Cybersecurity Quote-by Prime Minister

The COVID-19 crisis and the unprecedented acceleration towards digitalisation have caused companies worldwide to race onto digital platforms. As companies stepped onto digital means, they found loopholes and vulnerabilities in their digital systems. These issues are evident with the high number of cyber incidents reported, with more than 7,000 cases in Malaysia as of September 20201. Cyber fraud topped the list in Malaysia as the most common type of cyber-attack.

Figure 1: Average total cost of data breach by country or region (IBM Data Breach Report, 2020)
Figure 2: Reported Incidents in Malaysia, 2020 (Malaysia Computer Emergency Response Team, MyCERT Statistics)

Current challenges on cybersecurity in Asia Pacific

In its latest 2020 report, INTERPOL provided a sobering reality on the cyberthreat landscape confronting the Association of Southeast Asian Nations (ASEAN) countries.
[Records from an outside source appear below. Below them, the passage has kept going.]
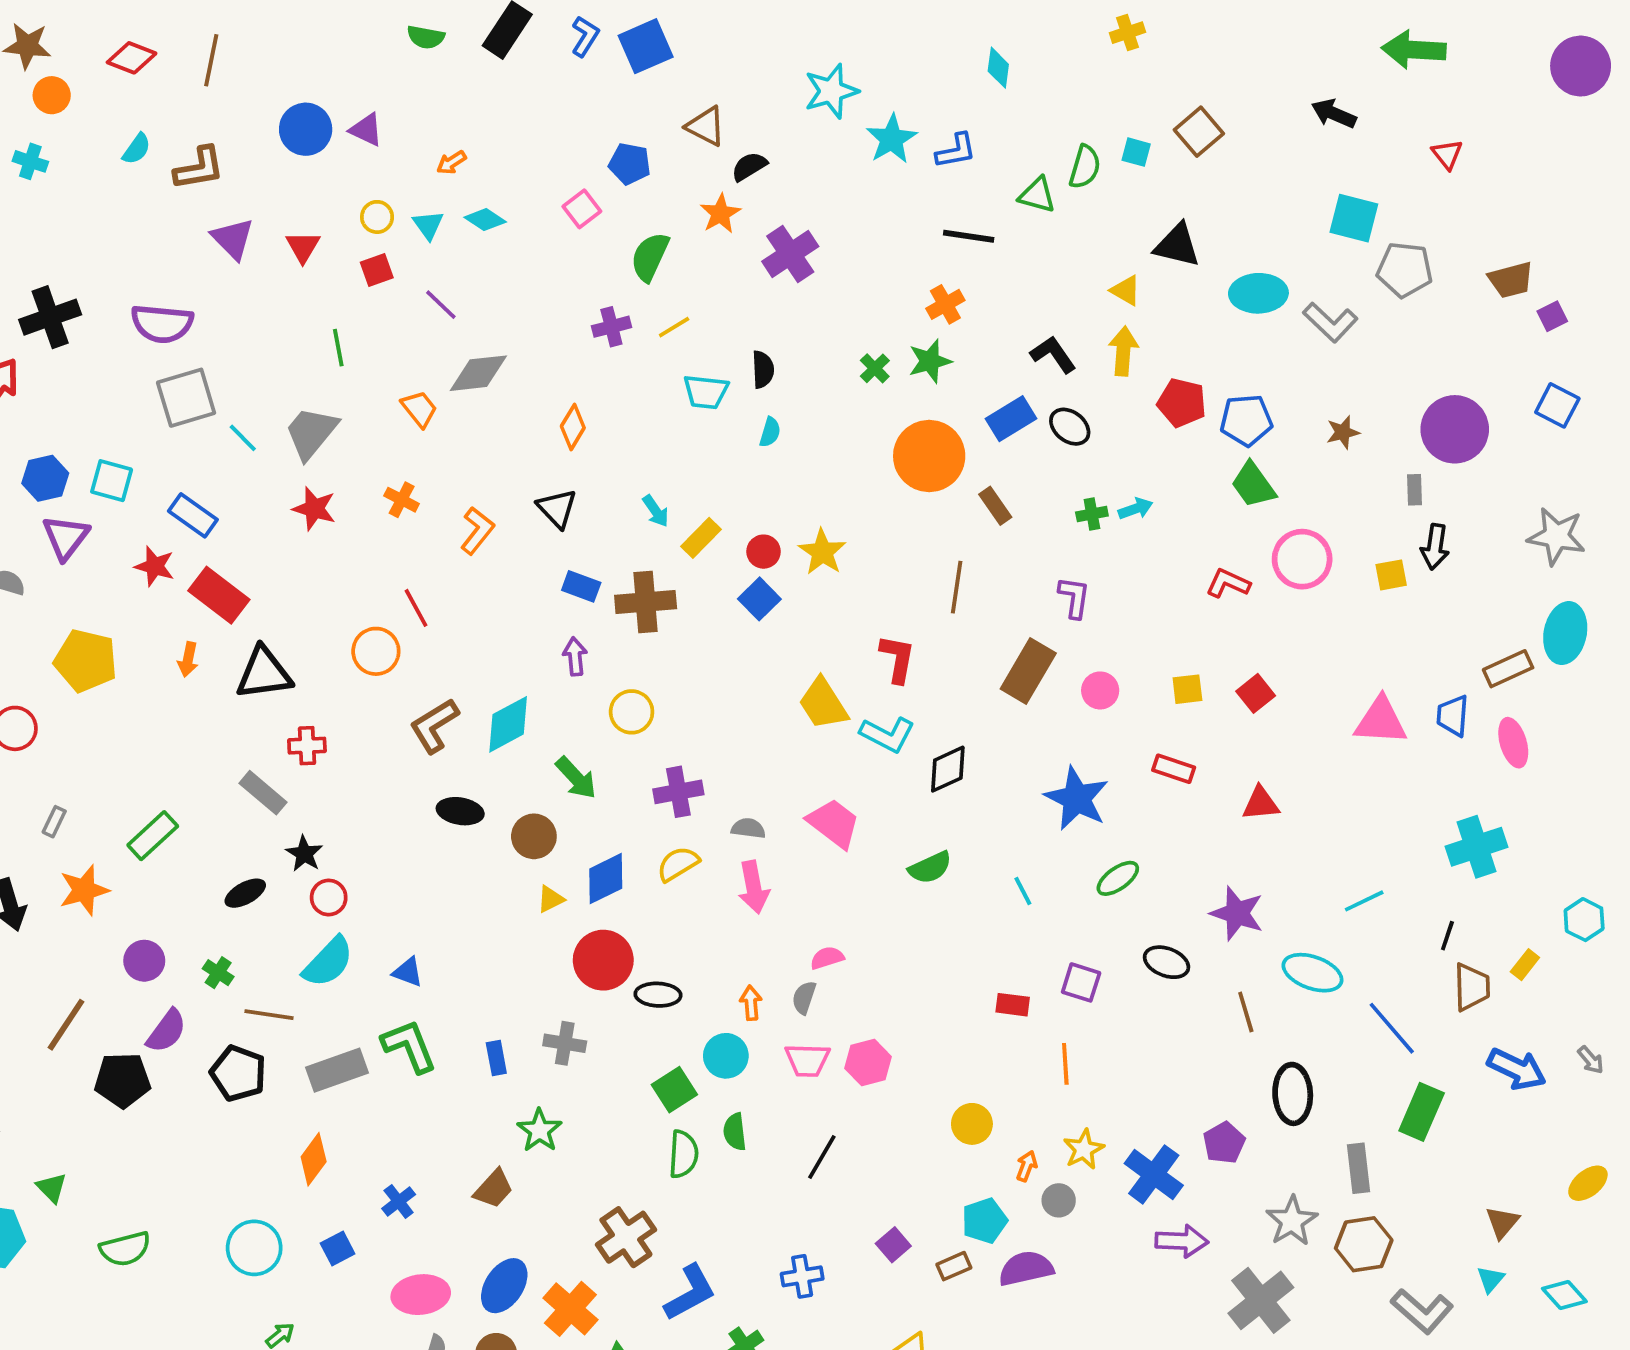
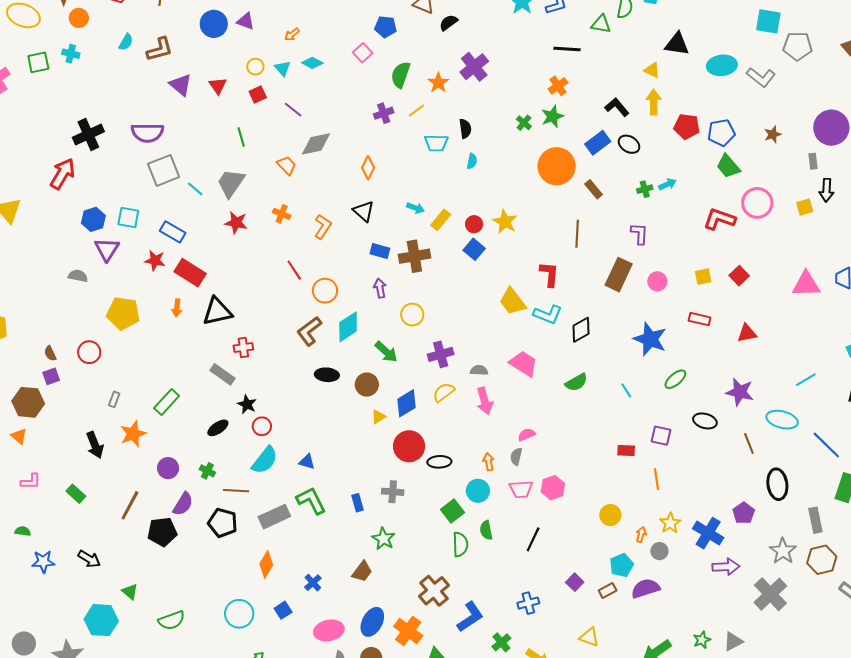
orange star: (720, 214) -> (438, 83), moved
cyan arrow: (656, 511) -> (416, 208), turned -30
red L-shape: (1228, 583) -> (719, 219), size x1.4
orange circle: (376, 651) -> (325, 291), moved

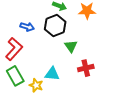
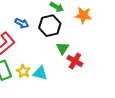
red cross: (86, 68) -> (75, 61), moved, turned 35
yellow star: (36, 85) -> (23, 71), moved

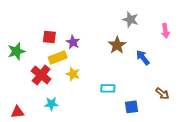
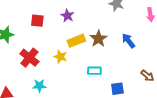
purple star: (73, 42) -> (67, 16), moved
brown star: (117, 45) -> (98, 39), moved
yellow rectangle: (58, 58) -> (76, 41), moved

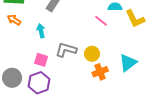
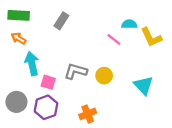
cyan arrow: (41, 31) -> (32, 64), moved, size x1.5
cyan triangle: (128, 63) -> (144, 85), turned -36
orange cross: (100, 72) -> (88, 114), moved

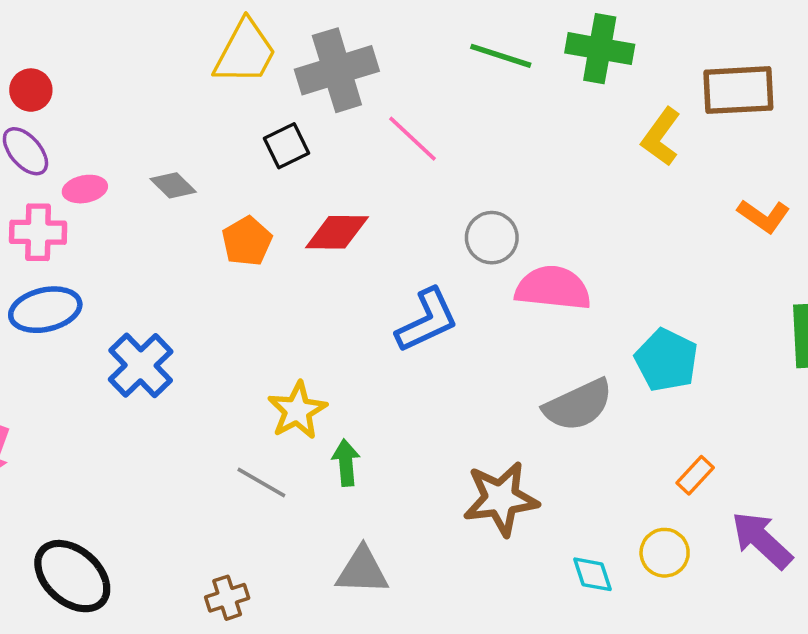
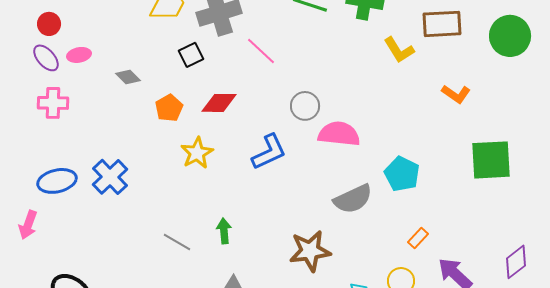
yellow L-shape: (661, 137) -> (399, 50), turned -68
pink ellipse: (85, 189) -> (79, 55), moved
blue ellipse: (45, 310) -> (57, 181), moved
yellow star: (297, 410) -> (197, 153), moved

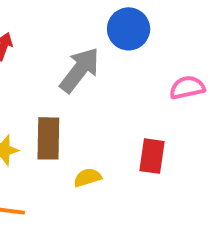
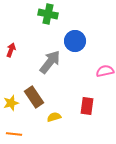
brown rectangle: (48, 138) -> (34, 97), turned -35

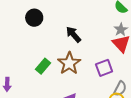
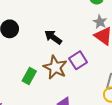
purple square: (104, 68) -> (78, 60), moved

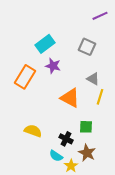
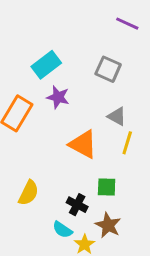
purple line: (100, 16) -> (127, 24), turned 49
yellow semicircle: (33, 131) -> (29, 193), turned 96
The first half of 2019 saw a rise in botnet infections, phishing scams, and ransomware, among others. Malaysia ranked among the top 3 countries in terms of mobile banking malware detections.

Alarmingly, it was revealed that Malaysian organisations cannot cope on their own to address the myriad cybersecurity threats. More than 70% of Malaysian organisations surveyed agreed that security is not their core expertise. Companies would rather engage a trusted partner for their security needs, according to IDC’s 2020 Asia/Pacific (excluding Japan) Enterprise Services Sourcing Survey

Current overview of Cybersecurity in Malaysia

Against this backdrop, Malaysian enterprises that may not have the critical cybersecurity skills, technologies and cyber defence need to make urgent strategic choices. Hence, cybersecurity must be placed at the forefront of digital business initiatives and not as an afterthought. Cyber-attacks show a yearly upward trajectory. Leaders, however, tend to deny the possibility as it can affect their firm’s stature. This denial results in a spiral of incidents where businesses fail to defend themselves from cybersecurity strikes. As such, companies end up paying hefty fees to recover from the damages done. What firms could have protected earlier at a fraction of a cyber incident cost, now serves as a strong reminder of the importance of cybersecurity.

The detachment of cybersecurity from the business functions leads to a weak understanding of cyberattacks’ imminent threats on their business decisions. Organisations that do not comprehend cyber threats and their disastrous outcomes fail to quantify the risks across business decisions. Cyber strategies are often underfunded and low in resources as there is no intent to measure cyber threats and their influence. To counter this, leaders need to understand the key cybersecurity trends and align their priorities to strengthen their cybersecurity strategies.

Few considerations for the business leaders today:

  1. Do we have visibility on any potential threats to the organisation’s technology, process and people?
  2. Are the organisations adopting adaptive threat and access protections?
  3. How do we build a secure agile development of security by design, work with security services partners and create a digital ecosystem with cyber resiliency?
  4. Do we have a business-driven adaptive security governance and risk management to grow and protect the business?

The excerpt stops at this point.